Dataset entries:
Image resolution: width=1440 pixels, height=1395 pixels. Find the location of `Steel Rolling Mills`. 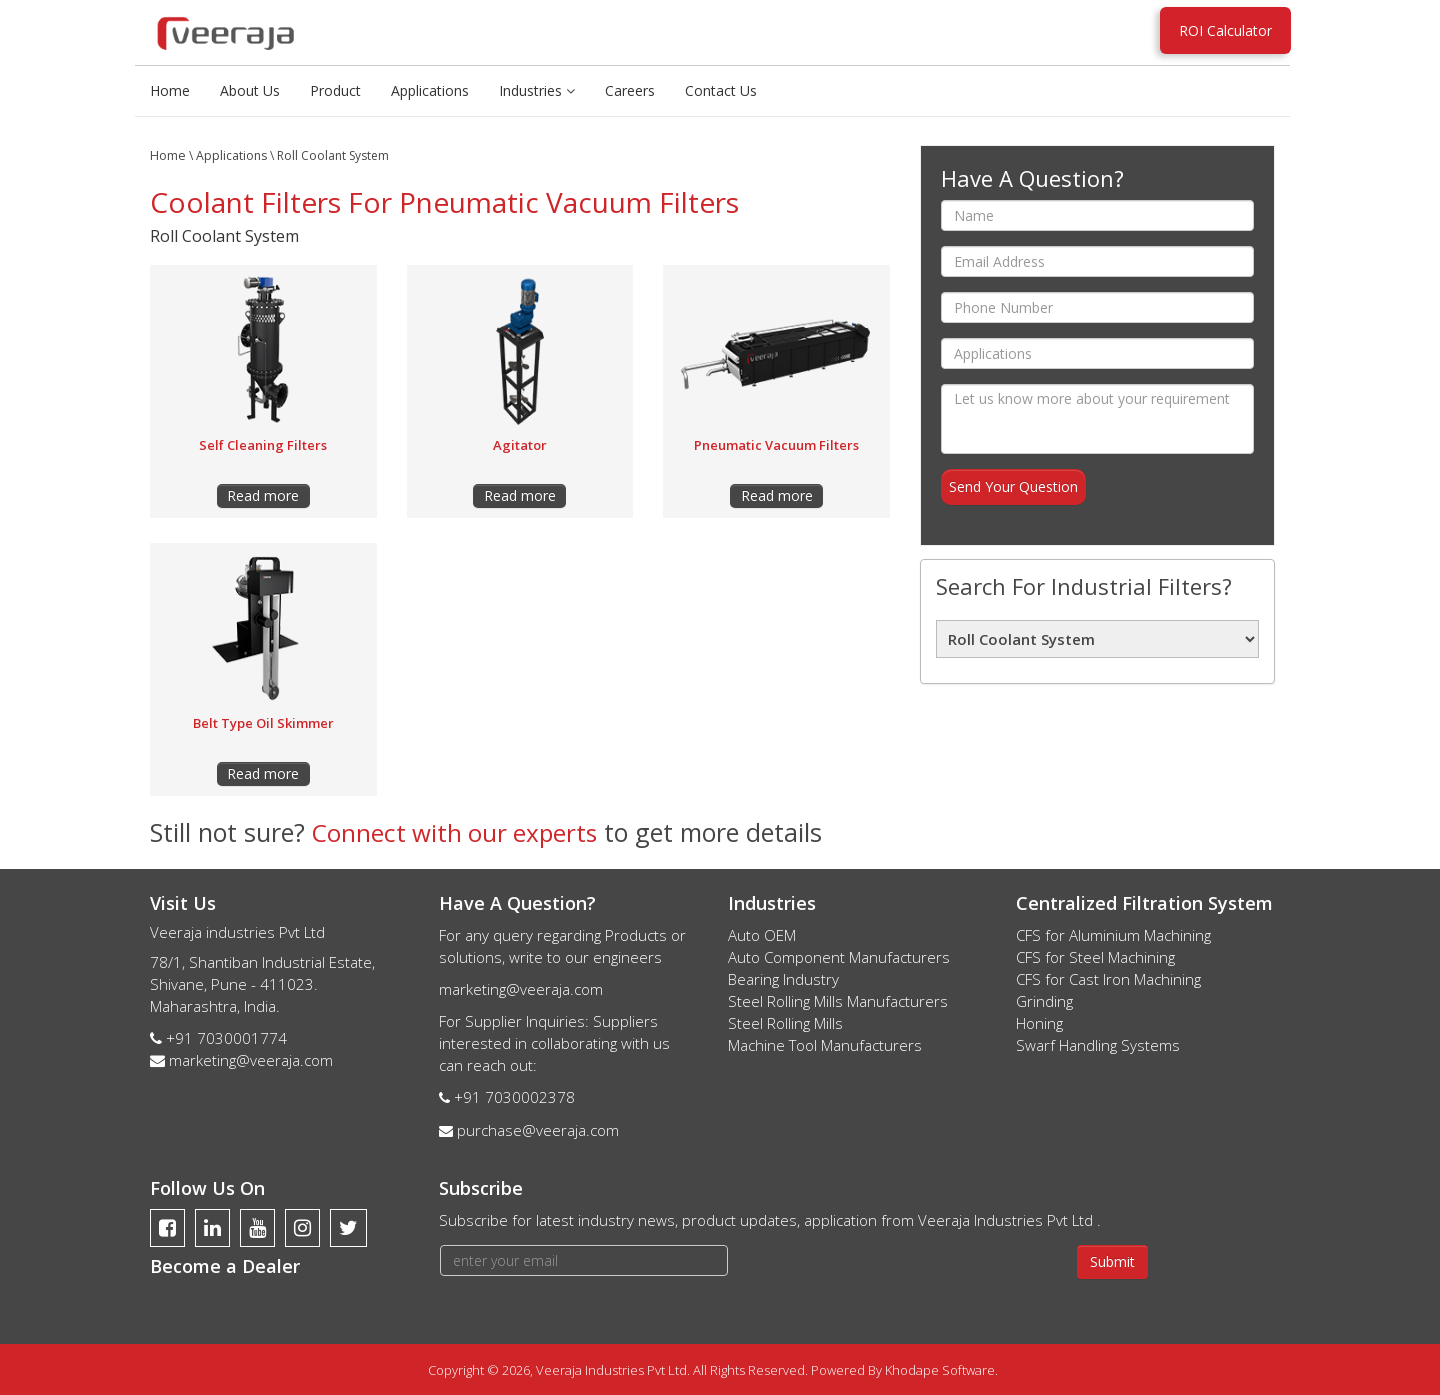

Steel Rolling Mills is located at coordinates (785, 1022).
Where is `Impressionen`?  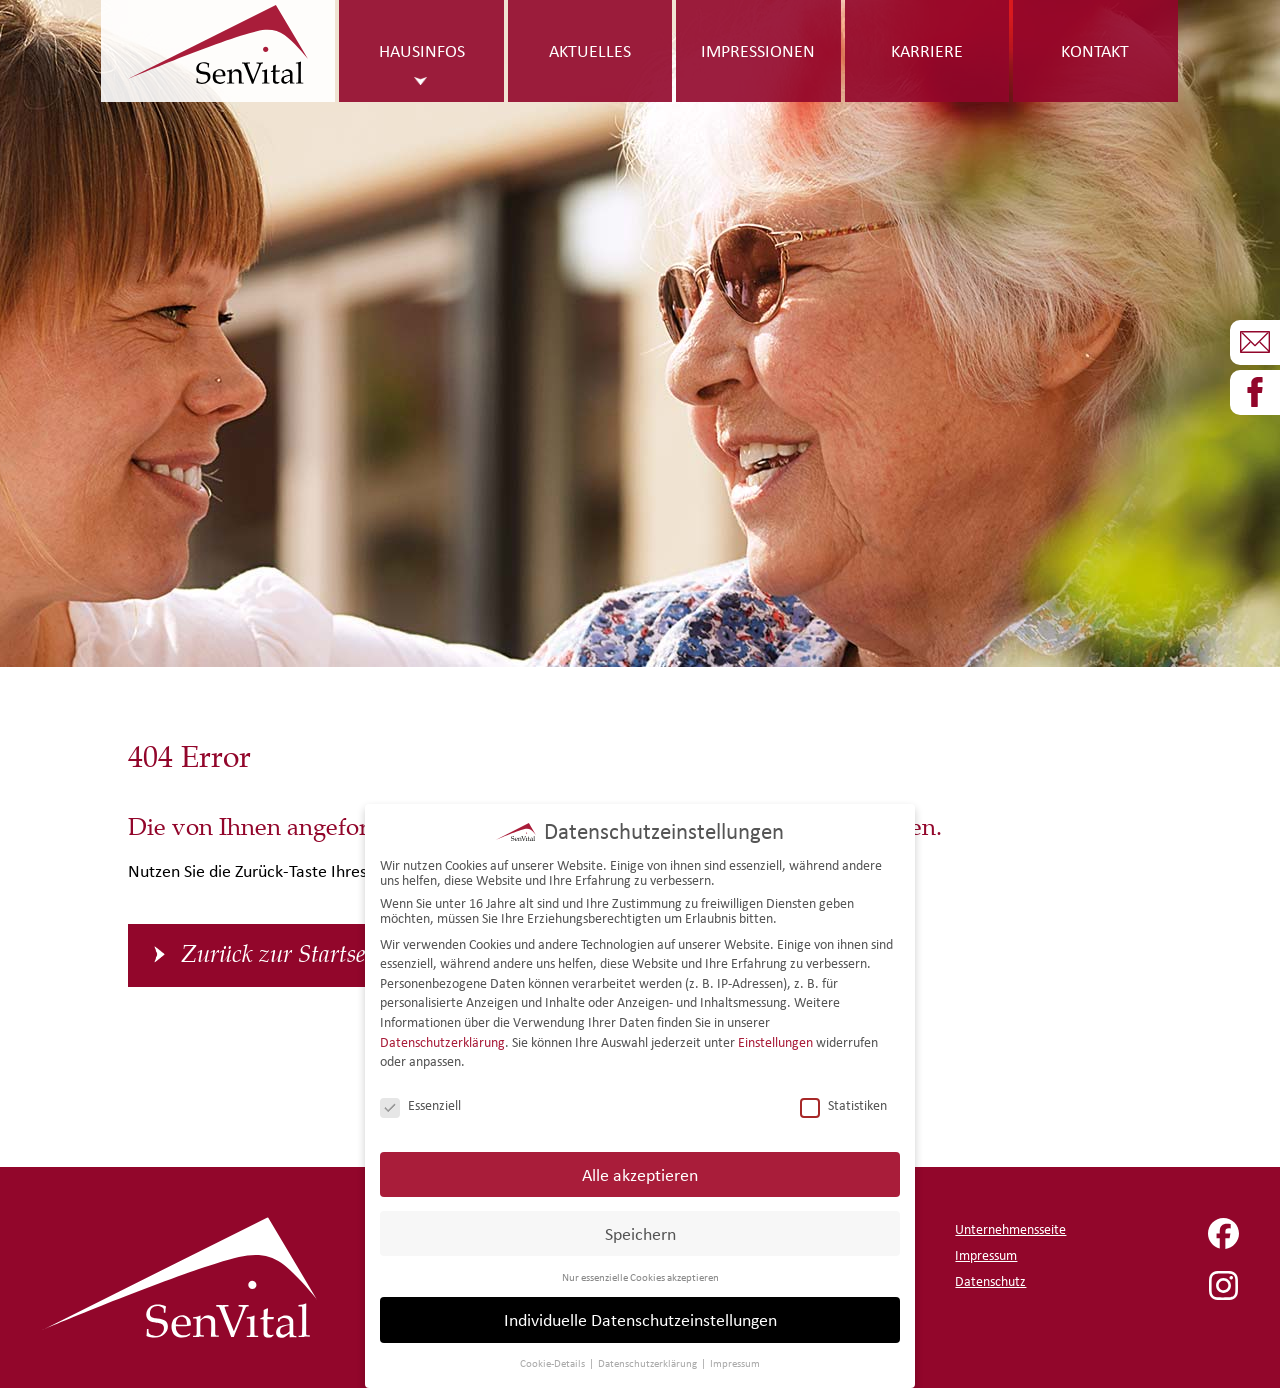 Impressionen is located at coordinates (758, 50).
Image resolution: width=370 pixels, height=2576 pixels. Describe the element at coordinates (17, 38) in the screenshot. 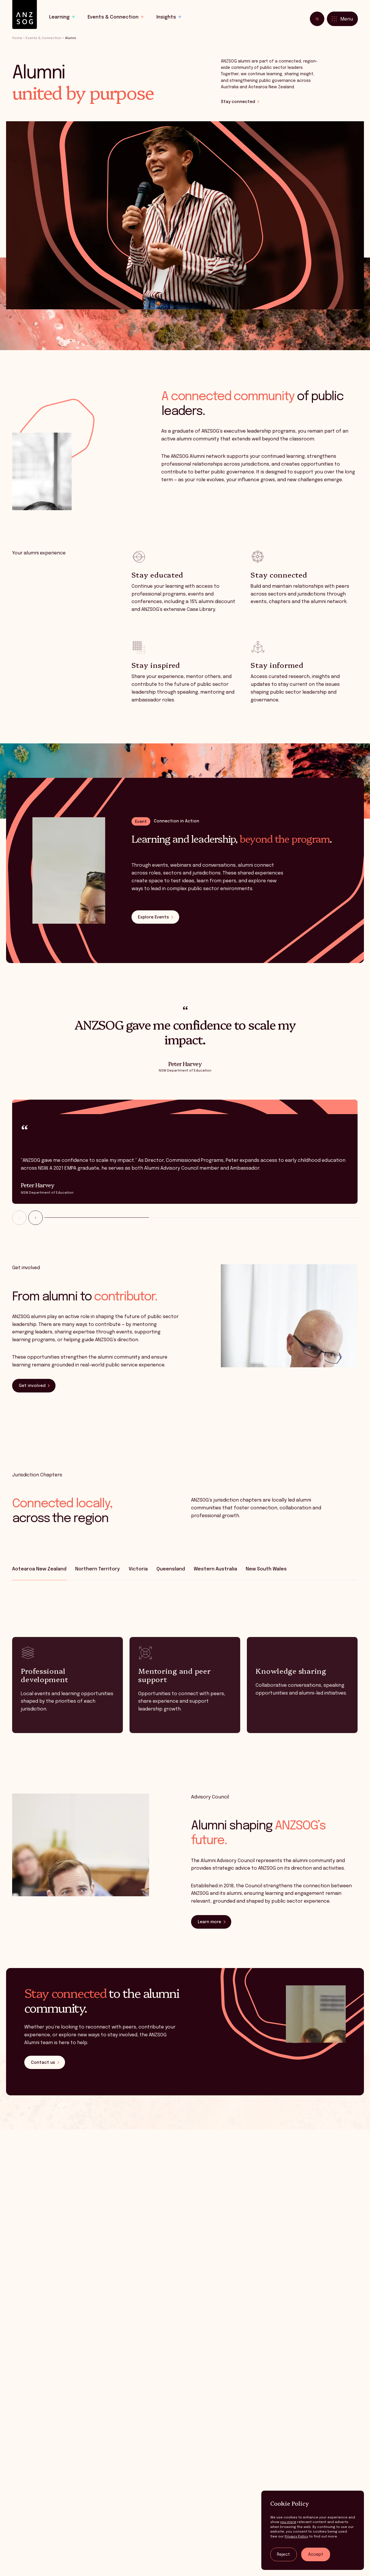

I see `Home` at that location.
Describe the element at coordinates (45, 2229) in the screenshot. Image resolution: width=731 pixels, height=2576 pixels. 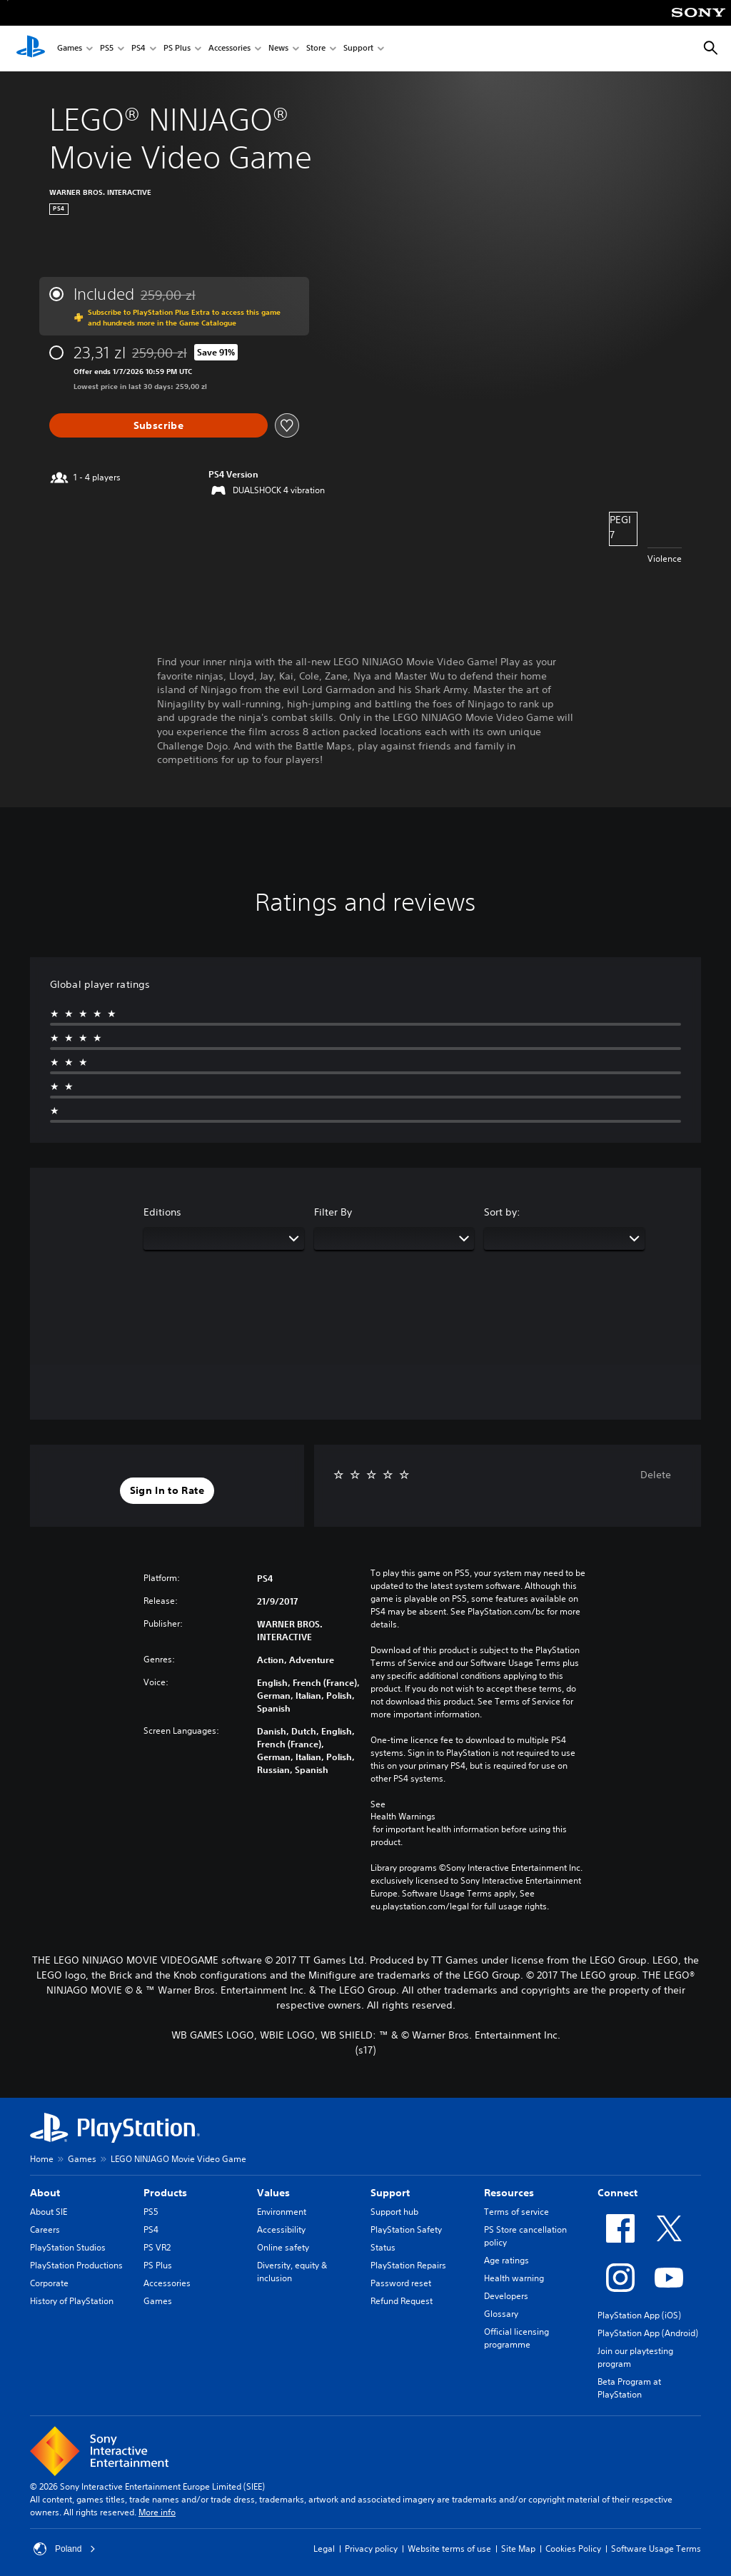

**ASSIGNMENT**.
In the records above, find the line that contains "Image resolution: width=370". Print it and every later line exactly, omitting the pictures.

**EXERCISE ANSWER**.
Image resolution: width=370 pixels, height=2576 pixels. Describe the element at coordinates (17, 38) in the screenshot. 

I see `Home` at that location.
Describe the element at coordinates (45, 2229) in the screenshot. Image resolution: width=731 pixels, height=2576 pixels. 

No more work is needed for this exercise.